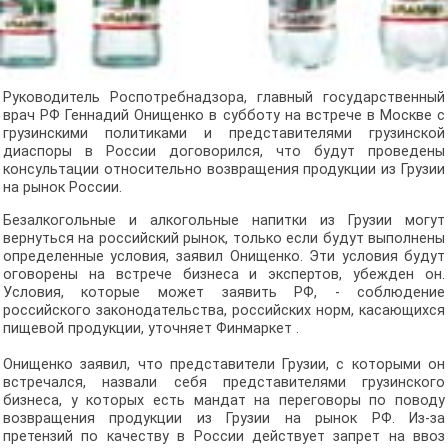
Руководитель Роспотребнадзора, главный государственный
врач РФ Геннадий Онищенко в субботу на встрече в Москве с
грузинскими политиками и представителями грузинской
диаспоры в России договорился, что будут проведены
консультации относительно возвращения продукции из Грузии
на рынок России.
Безалкогольные и алкогольные напитки из Грузии могут
вернуться на российский рынок, только если будут выполнены
определенные условия, заявил Онищенко. Эти условия будут
оговорены на встрече бизнеса и экспертов, убежден он.
Условия, которые может заявить РФ, - соблюдение
российского законодательства, российских норм, касающихся
пищевой продукции, уточняет Финмаркет .
Онищенко заявил, что представители Грузии, с которыми он
встречался, назвали себя представителями грузинского
бизнеса, у которых есть мандат на переговоры по поводу
возвращения продукции из Грузии на рынок РФ. Из-за
претензий по качеству в России действует запрет на ввоз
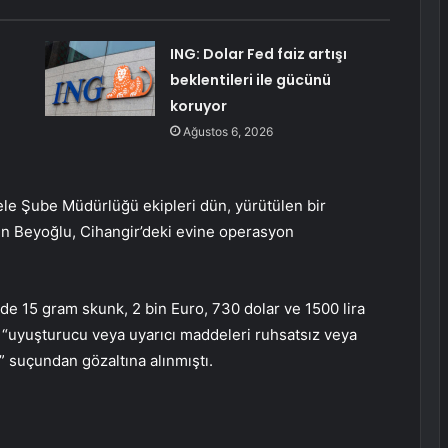
ING: Dolar Fed faiz artışı
beklentileri ile gücünü
koruyor
Ağustos 6, 2026
le Şube Müdürlüğü ekipleri dün, yürütülen bir
ın Beyoğlu, Cihangir’deki evine operasyon
de 15 gram skunk, 2 bin Euro, 730 dolar ve 1500 lira
, “uyuşturucu veya uyarıcı maddeleri ruhsatsız veya
e” suçundan gözaltına alınmıştı.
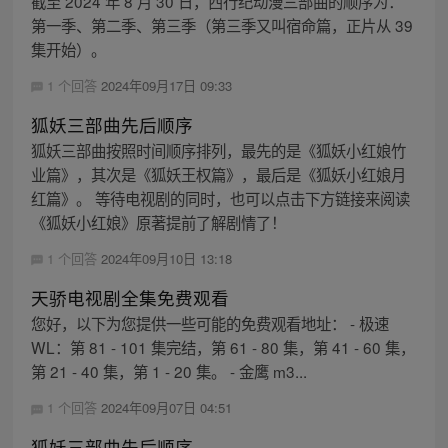
截至 2024 年 8 月 30 日，西行纪动漫三部曲的顺序为：
第一季、第二季、第三季（第三季又叫宿命篇，正片从 39
集开始）。
1 个回答
2024年09月17日 09:33
狐妖三部曲先后顺序
狐妖三部曲按照时间顺序排列，最先的是《狐妖小红娘竹
业篇》，其次是《狐妖王权篇》，最后是《狐妖小红娘月
红篇》。 等待电视剧的同时，也可以点击下方链接来阅读
《狐妖小红娘》原著提前了解剧情了！
1 个回答
2024年09月10日 13:18
天骄电视剧全集免费观看
您好，以下为您提供一些可能的免费观看地址： - 极速
WL：第 81 - 101 集完结，第 61 - 80 集，第 41 - 60 集，
第 21 - 40 集，第 1 - 20 集。 - 金鹰 m3...
1 个回答
2024年09月07日 04:51
狐妖三部曲先后顺序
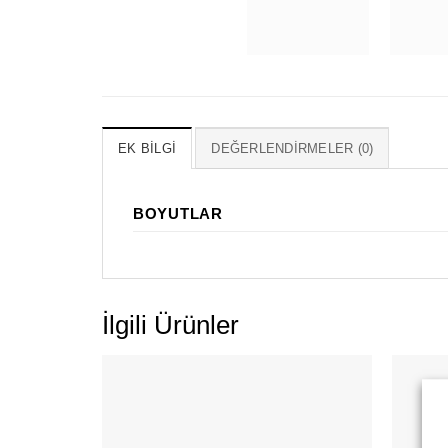
EK BILGI
DEĞERLENDIRMELER (0)
BOYUTLAR
İlgili Ürünler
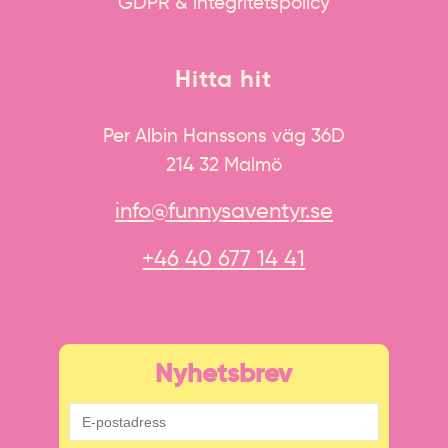
GDPR & integritetspolicy
Hitta hit
Per Albin Hanssons väg 36D
214 32 Malmö
info@funnysaventyr.se
+46 40 677 14 41
Nyhetsbrev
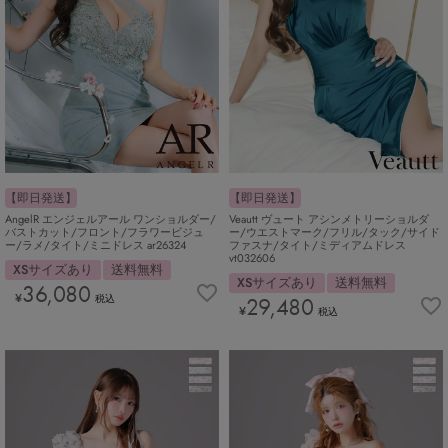
【即日発送】
【即日発送】
AngelR エンジェルアール ワンショルダー/
Veautt ヴュート アシンメトリーショルダ
バストカット/フロント/フラワービジュ
ー/ウエストマーク/フリル/タック/サイド
ー/ラメ/タイト/ミニドレス ar26324
ファスナ/タイト/ミディアムドレス
vt032606
XSサイズあり
送料無料
XSサイズあり
送料無料
36,080
¥
税込
29,480
¥
税込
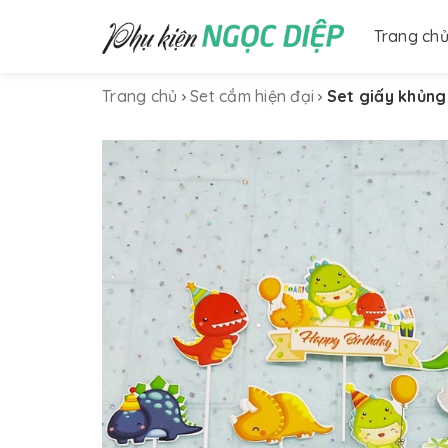
Trang ch
Trang chủ
Set cắm hiện đại
Set giấy khủng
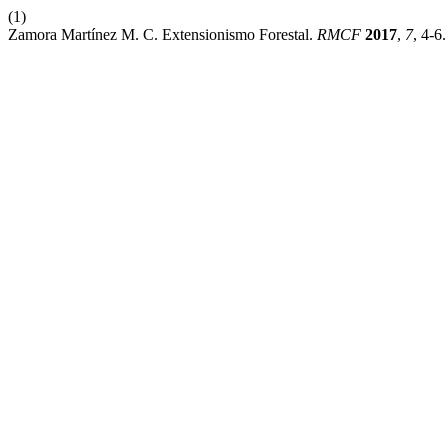
(1)
Zamora Martínez M. C. Extensionismo Forestal.
RMCF
2017
,
7
, 4-6.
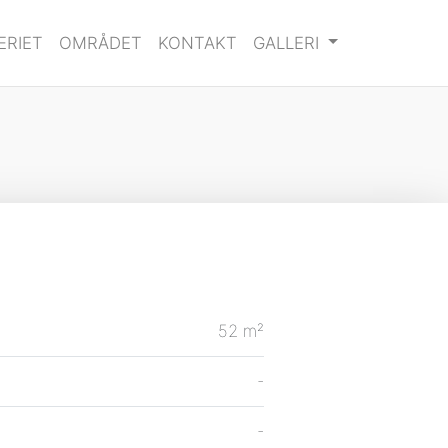
ERIET
OMRÅDET
KONTAKT
GALLERI
52 m²
-
-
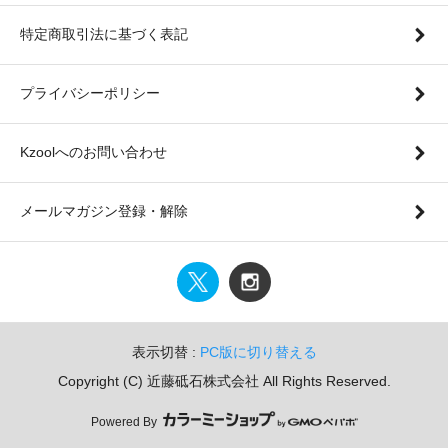
特定商取引法に基づく表記
プライバシーポリシー
Kzoolへのお問い合わせ
メールマガジン登録・解除
表示切替 :
PC版に切り替える
Copyright (C) 近藤砥石株式会社 All Rights Reserved.
Powered By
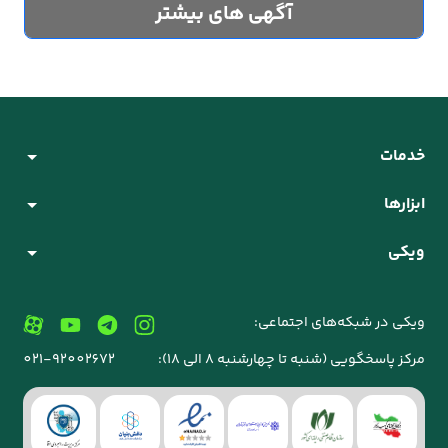
آگهی های بیشتر
خدمات
ابزارها
ویکی
ویکی در شبکه‌های اجتماعی:
مرکز پاسخگویی (شنبه تا چهارشنبه 8 الی 18):
021-92002672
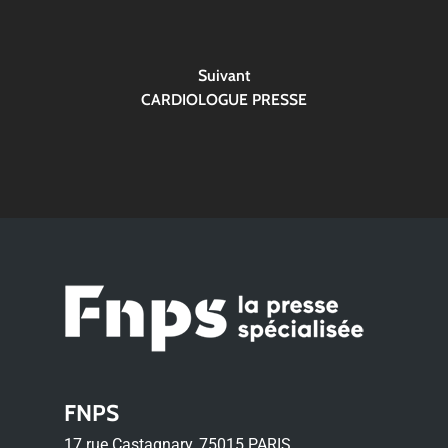
Suivant
CARDIOLOGUE PRESSE
FNPS
17 rue Castagnary, 75015 PARIS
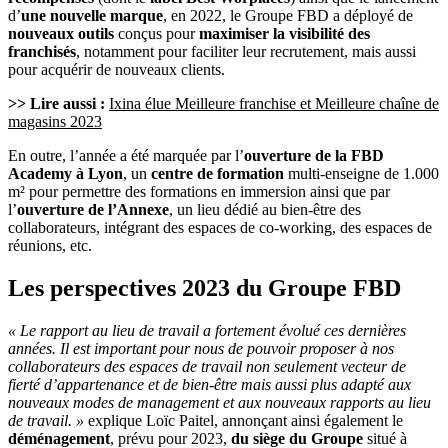
d’
une nouvelle marque
, en 2022, le Groupe FBD a déployé de
nouveaux outils
conçus pour
maximiser la visibilité des
franchisés
, notamment pour faciliter leur recrutement, mais aussi
pour acquérir de nouveaux clients.
>> Lire aussi :
Ixina élue Meilleure franchise et Meilleure chaîne de
magasins 2023
En outre, l’année a été marquée par l’
ouverture de la FBD
Academy à Lyon
, un
centre de formation
multi-enseigne de 1.000
m² pour permettre des formations en immersion ainsi que par
l’
ouverture de l’Annexe
, un lieu dédié au bien-être des
collaborateurs, intégrant des espaces de co-working, des espaces de
réunions, etc.
Les perspectives 2023 du Groupe FBD
« Le rapport au lieu de travail a fortement évolué ces dernières
années. Il est important pour nous de pouvoir proposer à nos
collaborateurs des espaces de travail non seulement vecteur de
fierté d’appartenance et de bien-être mais aussi plus adapté aux
nouveaux modes de management et aux nouveaux rapports au lieu
de travail. »
explique Loïc Paitel, annonçant ainsi également le
déménagement
, prévu pour 2023,
du siège du Groupe
situé à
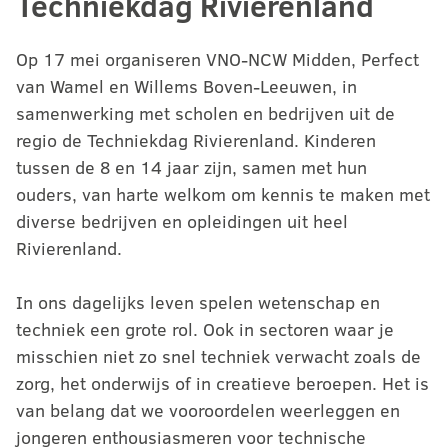
Techniekdag Rivierenland
Op 17 mei organiseren VNO-NCW Midden, Perfect
van Wamel en Willems Boven-Leeuwen, in
samenwerking met scholen en bedrijven uit de
regio de Techniekdag Rivierenland. Kinderen
tussen de 8 en 14 jaar zijn, samen met hun
ouders, van harte welkom om kennis te maken met
diverse bedrijven en opleidingen uit heel
Rivierenland.
In ons dagelijks leven spelen wetenschap en
techniek een grote rol. Ook in sectoren waar je
misschien niet zo snel techniek verwacht zoals de
zorg, het onderwijs of in creatieve beroepen. Het is
van belang dat we vooroordelen weerleggen en
jongeren enthousiasmeren voor technische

++++++++++

Repeat, exactly and in full, all the material above except its pictures.

▶ _TASK ANSWER_
Руководитель Роспотребнадзора, главный государственный
врач РФ Геннадий Онищенко в субботу на встрече в Москве с
грузинскими политиками и представителями грузинской
диаспоры в России договорился, что будут проведены
консультации относительно возвращения продукции из Грузии
на рынок России.
Безалкогольные и алкогольные напитки из Грузии могут
вернуться на российский рынок, только если будут выполнены
определенные условия, заявил Онищенко. Эти условия будут
оговорены на встрече бизнеса и экспертов, убежден он.
Условия, которые может заявить РФ, - соблюдение
российского законодательства, российских норм, касающихся
пищевой продукции, уточняет Финмаркет .
Онищенко заявил, что представители Грузии, с которыми он
встречался, назвали себя представителями грузинского
бизнеса, у которых есть мандат на переговоры по поводу
возвращения продукции из Грузии на рынок РФ. Из-за
претензий по качеству в России действует запрет на ввоз
ING: Dolar Fed faiz artışı
beklentileri ile gücünü
koruyor
Ağustos 6, 2026
le Şube Müdürlüğü ekipleri dün, yürütülen bir
ın Beyoğlu, Cihangir’deki evine operasyon
de 15 gram skunk, 2 bin Euro, 730 dolar ve 1500 lira
, “uyuşturucu veya uyarıcı maddeleri ruhsatsız veya
e” suçundan gözaltına alınmıştı.
截至 2024 年 8 月 30 日，西行纪动漫三部曲的顺序为：
第一季、第二季、第三季（第三季又叫宿命篇，正片从 39
集开始）。
1 个回答
2024年09月17日 09:33
狐妖三部曲先后顺序
狐妖三部曲按照时间顺序排列，最先的是《狐妖小红娘竹
业篇》，其次是《狐妖王权篇》，最后是《狐妖小红娘月
红篇》。 等待电视剧的同时，也可以点击下方链接来阅读
《狐妖小红娘》原著提前了解剧情了！
1 个回答
2024年09月10日 13:18
天骄电视剧全集免费观看
您好，以下为您提供一些可能的免费观看地址： - 极速
WL：第 81 - 101 集完结，第 61 - 80 集，第 41 - 60 集，
第 21 - 40 集，第 1 - 20 集。 - 金鹰 m3...
1 个回答
2024年09月07日 04:51
狐妖三部曲先后顺序
EK BILGI
DEĞERLENDIRMELER (0)
BOYUTLAR
İlgili Ürünler
GDPR & integritetspolicy
Hitta hit
Per Albin Hanssons väg 36D
214 32 Malmö
info@funnysaventyr.se
+46 40 677 14 41
Nyhetsbrev
【即日発送】
【即日発送】
AngelR エンジェルアール ワンショルダー/
Veautt ヴュート アシンメトリーショルダ
バストカット/フロント/フラワービジュ
ー/ウエストマーク/フリル/タック/サイド
ー/ラメ/タイト/ミニドレス ar26324
ファスナ/タイト/ミディアムドレス
vt032606
XSサイズあり
送料無料
XSサイズあり
送料無料
36,080
¥
税込
29,480
¥
税込
Trang ch
Trang chủ
Set cắm hiện đại
Set giấy khủng
(1)
Zamora Martínez M. C. Extensionismo Forestal.
RMCF
2017
,
7
, 4-6.
ERIET
OMRÅDET
KONTAKT
GALLERI
52 m²
-
-
特定商取引法に基づく表記
プライバシーポリシー
Kzoolへのお問い合わせ
メールマガジン登録・解除
表示切替 :
PC版に切り替える
Copyright (C) 近藤砥石株式会社 All Rights Reserved.
Powered By
آگهی های بیشتر
خدمات
ابزارها
ویکی
ویکی در شبکه‌های اجتماعی:
مرکز پاسخگویی (شنبه تا چهارشنبه 8 الی 18):
021-92002672
Suivant
CARDIOLOGUE PRESSE
FNPS
17 rue Castagnary, 75015 PARIS
d’
une nouvelle marque
, en 2022, le Groupe FBD a déployé de
nouveaux outils
conçus pour
maximiser la visibilité des
franchisés
, notamment pour faciliter leur recrutement, mais aussi
pour acquérir de nouveaux clients.
>> Lire aussi :
Ixina élue Meilleure franchise et Meilleure chaîne de
magasins 2023
En outre, l’année a été marquée par l’
ouverture de la FBD
Academy à Lyon
, un
centre de formation
multi-enseigne de 1.000
m² pour permettre des formations en immersion ainsi que par
l’
ouverture de l’Annexe
, un lieu dédié au bien-être des
collaborateurs, intégrant des espaces de co-working, des espaces de
réunions, etc.
Les perspectives 2023 du Groupe FBD
« Le rapport au lieu de travail a fortement évolué ces dernières
années. Il est important pour nous de pouvoir proposer à nos
collaborateurs des espaces de travail non seulement vecteur de
fierté d’appartenance et de bien-être mais aussi plus adapté aux
nouveaux modes de management et aux nouveaux rapports au lieu
de travail. »
explique Loïc Paitel, annonçant ainsi également le
déménagement
, prévu pour 2023,
du siège du Groupe
situé à
Techniekdag Rivierenland
Op 17 mei organiseren VNO-NCW Midden, Perfect
van Wamel en Willems Boven-Leeuwen, in
samenwerking met scholen en bedrijven uit de
regio de Techniekdag Rivierenland. Kinderen
tussen de 8 en 14 jaar zijn, samen met hun
ouders, van harte welkom om kennis te maken met
diverse bedrijven en opleidingen uit heel
Rivierenland.
In ons dagelijks leven spelen wetenschap en
techniek een grote rol. Ook in sectoren waar je
misschien niet zo snel techniek verwacht zoals de
zorg, het onderwijs of in creatieve beroepen. Het is
van belang dat we vooroordelen weerleggen en
jongeren enthousiasmeren voor technische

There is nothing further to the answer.